JP Morgan shareholders vote to keep Dimon as chairman, CEO

Shareholders at JP Morgan Chase have rejected a proposal to split Jamie Dimon's roles as chairman and CEO of the largest bank in the U.S. at an annual general meeting Tuesday that comes a year after the bank suffered an embarrassing $6 billion US trading loss.

Reject measure to split two roles at annual general meeting that comes 1 year after $6 billion US trading loss

Jamie Dimon was at the head of JP Morgan Chase when it suffered a series of embarrassing losses after a notorious trader at its London office made a series of risky transactions involving credit default swaps. (Yuri Gripas/Reuters)
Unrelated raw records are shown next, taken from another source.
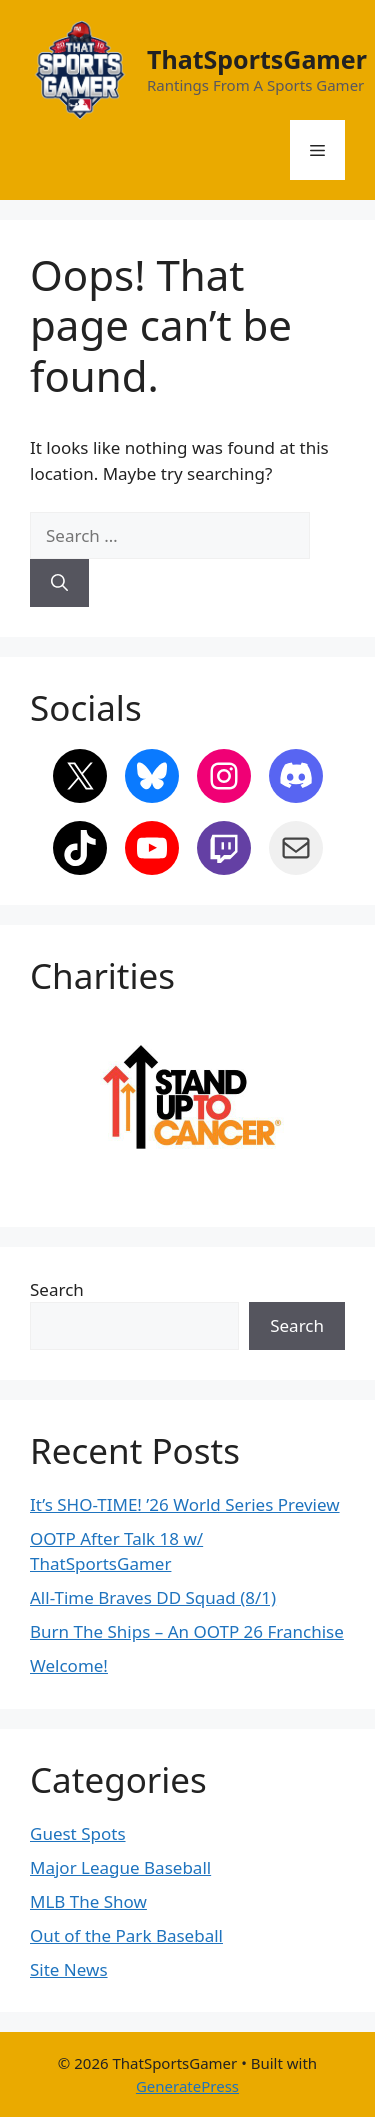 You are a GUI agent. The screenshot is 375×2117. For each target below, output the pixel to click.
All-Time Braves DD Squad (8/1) (153, 1597)
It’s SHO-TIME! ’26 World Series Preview (185, 1504)
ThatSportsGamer (257, 59)
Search (57, 1289)
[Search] (59, 583)
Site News (69, 1969)
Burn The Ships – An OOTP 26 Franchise (187, 1631)
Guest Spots (78, 1833)
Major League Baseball (120, 1867)
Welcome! (69, 1665)
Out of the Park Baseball (126, 1935)
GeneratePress (187, 2086)
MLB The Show (88, 1901)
Shareholders at JP Morgan Chase have voted to keep Jamie Dimon as chairman and CEO of the largest bank in the U.S.

At the bank's annual meeting in Tampa, Fla., only 32 per cent of shareholders voted for a measure that would have required the bank to split the roles, less than the 40 per cent that supported a similar proposal last year. Had the measure succeeded, Dimon would have had to relinquish the role of chairman.

In the previous six annual meetings where Dimon has been both chairman and CEO, shareholders have been asked about separating the roles four times. Last year marked the highest level of votes in favor of the idea. In 2007 and 2008, only about 15 per cent of shareholders voted for similar measures.
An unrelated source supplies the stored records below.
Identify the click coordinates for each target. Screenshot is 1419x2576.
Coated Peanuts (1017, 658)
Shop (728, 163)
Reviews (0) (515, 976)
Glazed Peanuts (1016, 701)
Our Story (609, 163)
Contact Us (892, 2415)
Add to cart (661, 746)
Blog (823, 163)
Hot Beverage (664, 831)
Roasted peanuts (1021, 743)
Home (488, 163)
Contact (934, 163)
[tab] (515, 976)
Investors welcomed the news that the measure had been defeated. JPMorgan's stock was up two per cent, or $1.09 US, at $53.38 in midday trading. The stock is at its highest level in 12 years.

Shareholder groups lobbying for the split of Diman's two roles gained momentum from last year's surprise $6 billion trading loss, but the bank and Dimon had argued that letting him keep both jobs was the most effective form of leadership.
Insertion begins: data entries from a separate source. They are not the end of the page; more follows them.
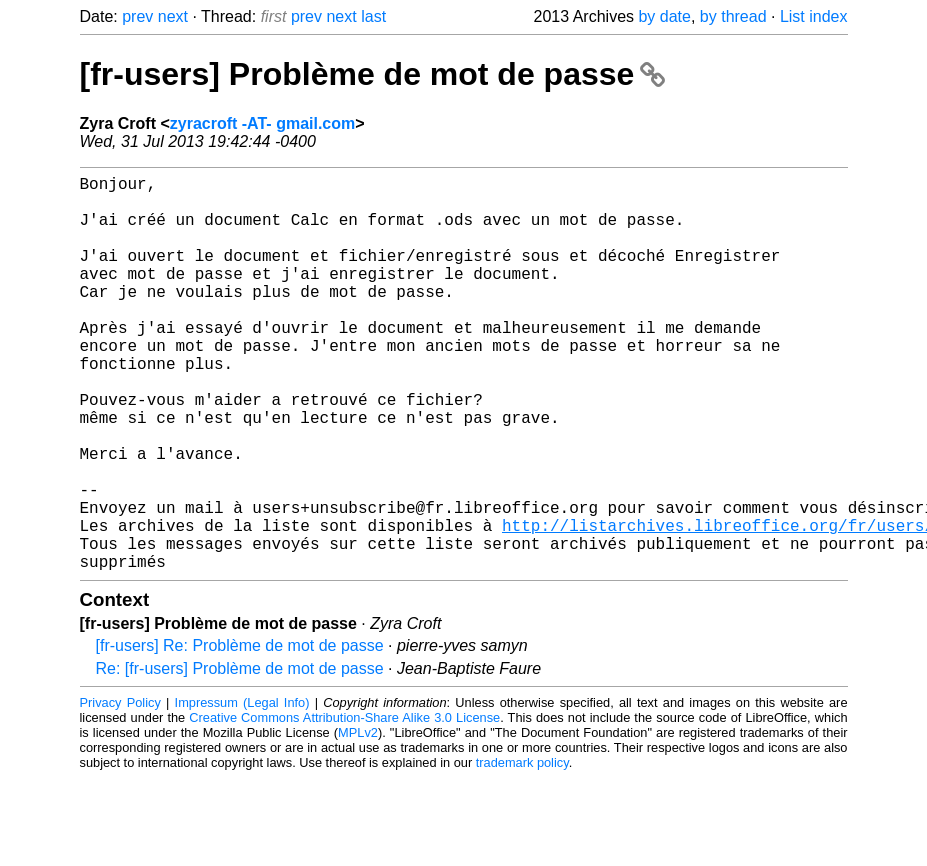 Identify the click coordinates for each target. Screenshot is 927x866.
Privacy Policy (120, 790)
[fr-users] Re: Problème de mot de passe (240, 733)
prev (137, 16)
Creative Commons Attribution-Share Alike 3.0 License (344, 805)
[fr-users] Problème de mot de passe (373, 74)
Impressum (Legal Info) (242, 790)
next (173, 16)
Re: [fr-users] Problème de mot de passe (240, 756)
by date (664, 16)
Earlier Tuesday, Dimon told shareholders that the loss had been expensive and "extremely embarrassing," but he asked shareholders not to fixate on the issue.

"It would have been a terrible shame if that one issue were allowed to damage the company from doing all the things it was supposed to do," Dimon said.

'London whale' scandal tarnished reputation

Dimon emerged from the 2008 financial crisis heading one of the strongest banks in the U.S., but his reputation was tarnished by the fallout from the so-called London Whale trading loss, nicknamed for its size and the location of the trader who made the outsized bets on complex debt securities that went wrong.

This year's annual general meeting had fewer theatrics than last year's, which was held just days after the trading loss was disclosed. Last year, two or three dozen protesters showed up, but Tuesday was quieter. One woman with a cardboard sign was spotted, but only briefly.

The bank is facing regulatory investigations and lawsuits, not only over the trading loss but other practices, including foreclosures and alleged rigging of power prices. Michael Garland from the New York City Comptroller's Office, which supports splitting the roles, said he appreciated that JPMorgan led its peers by certain financial measures. But, he added, "it also leads its peers in regulatory investigations."

Lisa Lindsley from the union group AFSCME, which filed the proposal asking to split the jobs, said the bank needed "a new tone at the top." She said the proposal was never intended as a referendum against Dimon or a "personality contest" but as a measure for the best risk management.